Methods: Prior Specification
We conducted a Bayesian analysis using an optimistic prior distribution for the treatment effect. The prior was specified as a log-normal distribution centered at a hazard ratio of 0.7 (log(0.7)) with a scale parameter of log(1.3), reflecting previous evidence from cardiovascular trials of colchicine. This prior choice was informed by:
The COLCOT trial, which demonstrated a hazard ratio of 0.77 (95% CI 0.61-0.96) for cardiovascular events
The LoDoCo2 trial, showing a hazard ratio of 0.69 (95% CI 0.57-0.83)
Biological evidence supporting colchicine’s anti-inflammatory mechanisms in cardiovascular disease
Meta-analyses of colchicine in related cardiovascular conditions
This prior represents an optimistic but plausible effect size based on the existing evidence base, while maintaining sufficient uncertainty through its wide dispersion (scale parameter). To assess the sensitivity of our results to this prior choice, we also conducted analyses using [alternative prior specifications - details to be added].

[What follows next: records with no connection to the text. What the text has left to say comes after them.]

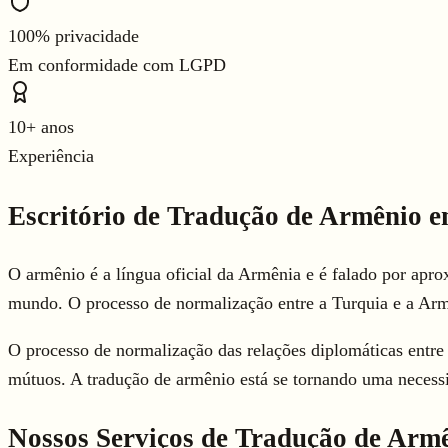
100% privacidade
Em conformidade com LGPD
10+ anos
Experiência
Escritório de Tradução de Armênio 
O armênio é a língua oficial da Armênia e é falado por apro
mundo. O processo de normalização entre a Turquia e a Arm
O processo de normalização das relações diplomáticas entre
mútuos. A tradução de armênio está se tornando uma necessi
Nossos Serviços de Tradução de Arm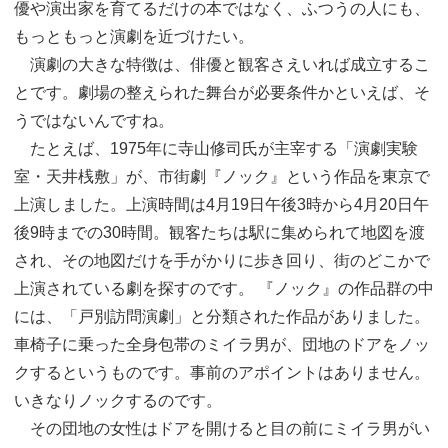
優や演出家を育てるだけの本ではなく、ふつうの人にも、
もっともっと演劇を近づけたい。
演劇の大きな特徴は、俳優と観客さえいれば成立するこ
とです。劇場の整えられた舞台が必要条件かといえば、そ
うではないんですね。
たとえば、1975年に寺山修司氏が主宰する「演劇実験
室・天井桟敷」が、市街劇『ノック』という作品を東京で
上演しました。上演時間は4月19日午後3時から4月20日午
後9時までの30時間。観客たちは駅に集められて地図を渡
され、その地図だけを手がかりに歩き回り、街のどこかで
上演されている劇を探すのです。 『ノック』の作品群の中
には、「戸別訪問演劇」と分類された作品がありました。
車椅子に乗った全身包帯のミイラ男が、団地のドアをノッ
クするというものです。事前のアポイントはありません。
いきなりノックするのです。
その団地の女性はドアを開けると目の前にミイラ男がい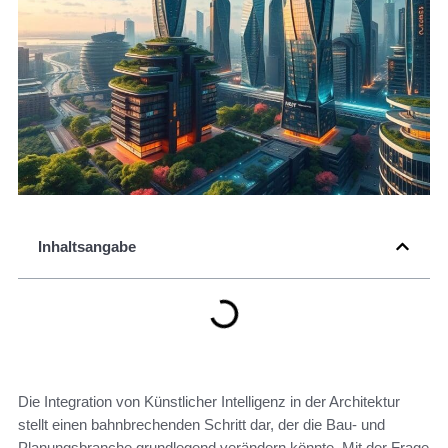
Inhaltsangabe
Die Integration von Künstlicher Intelligenz in der Architektur
stellt einen bahnbrechenden Schritt dar, der die Bau- und
Planungsbranche grundlegend verändern könnte. Mit der Frage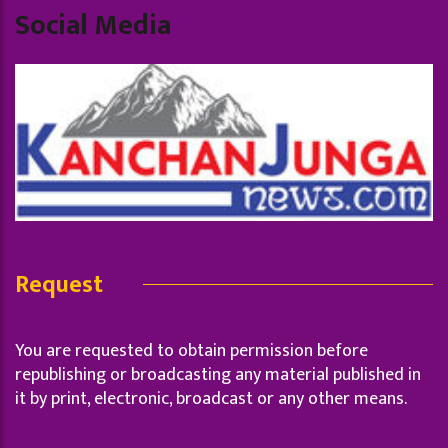
Social Media
Request
You are requested to obtain permission before
republishing or broadcasting any material published in
it by print, electronic, broadcast or any other means.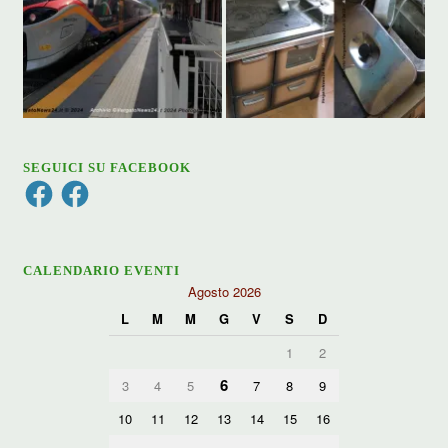
SEGUICI SU FACEBOOK
Facebook
Facebook
CALENDARIO EVENTI
Agosto 2026
L
M
M
G
V
S
D
1
2
6
3
4
5
7
8
9
10
11
12
13
14
15
16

Results: Bayesian Analysis
Using an optimistic prior centered at a hazard ratio of 0.7 (based on previous cardiovascular trials), the posterior median hazard ratio was 0.976 (95% credible interval: 0.890 to 1.067). While the probability of any benefit (HR < 1) was 70.2%, the probability of a clinically meaningful benefit (HR < 0.9) was only 4.0%. Despite incorporating prior optimism from previous trials, the posterior distribution remained centered near the null effect, suggesting that the CLEAR trial data provides strong evidence of minimal treatment effect.